Of course, I love the tasty bits of gossip, I’m sure most people do,  but this book shows you so much more. Raine Spencer was not just a very pretty face. 

She was highly intelligent, a great beauty, and obviously irresistible to men.  Her mother, the larger-than-life Barbara Cartland, did not come from nobility however, she was determined her daughter would marry well, and indeed she did – three times! 

Her marriage to Johnny Spencer was a real love match which people at the time found quite extraordinary since it was known he was deeply boring.  Raine, eventually step-by-step, won her odious stepchildren over and saved Johnny’s life when he had a massive heart attack. 

When Johnny did eventually die, poor Raine was shunted out of Althorp within 24 hours and even refused suitcases to put her clothes in… she left with car loads of bin liners.

Notwithstanding, she was a perfect lady, not revengeful, and always polite, charming and popular. She made a new life for herself, worked as a Director at Harrods, and found a new husband, but no one could replace Johnny, and her last marriage to a French Count did not last very long. 

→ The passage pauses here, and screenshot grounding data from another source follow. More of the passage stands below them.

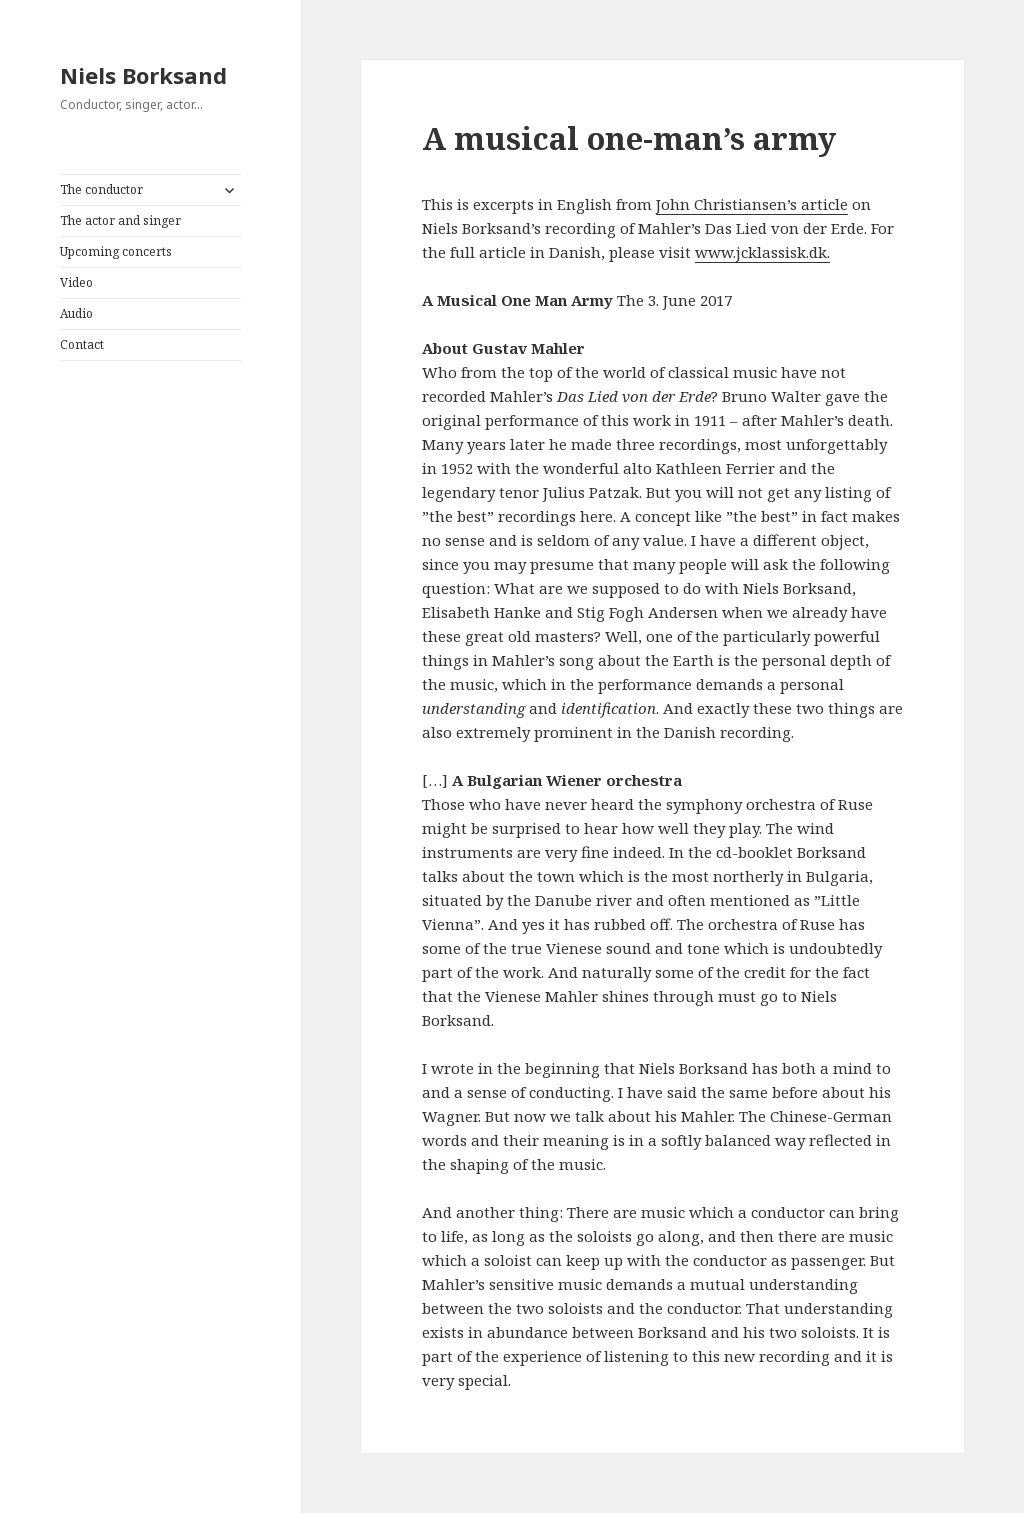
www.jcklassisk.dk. (762, 252)
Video (76, 282)
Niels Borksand (143, 75)
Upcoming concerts (116, 251)
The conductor (101, 189)
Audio (76, 313)
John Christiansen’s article (752, 204)
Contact (82, 344)
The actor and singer (120, 220)
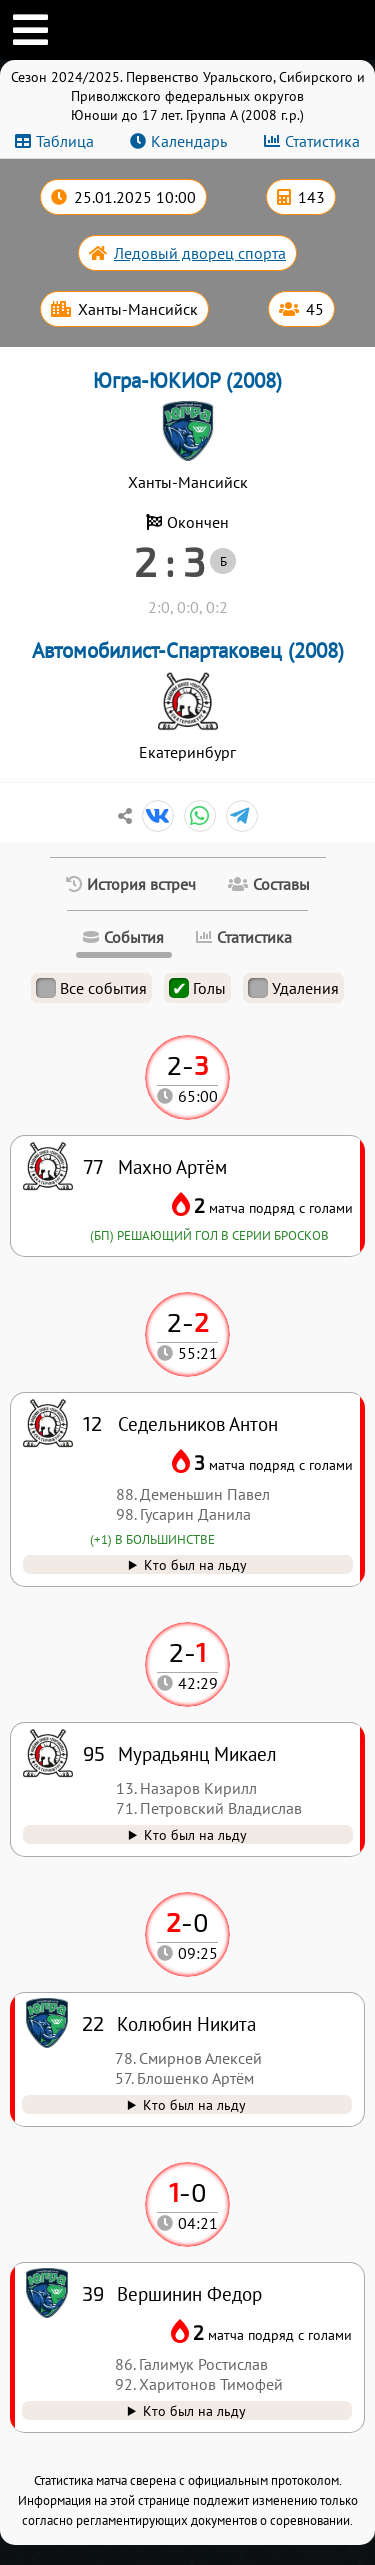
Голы (197, 988)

There you have it – the bare bones of her story, but the author Tina Goudoin has added the meat and the fat.  Raine Spencer was a dish indeed, but more than that, she illustrates how good manners, charm, intelligence and tenacity can take you to very high places. 

The icing on the cake or the gravy for “the dish” is the chapter which deals with the eventual friendship between Princess Diana and Raine and how Raine was able to guide and comfort Princess Diana in her later years. I finished the book wanting to know more, but Raine was the soul of discretion.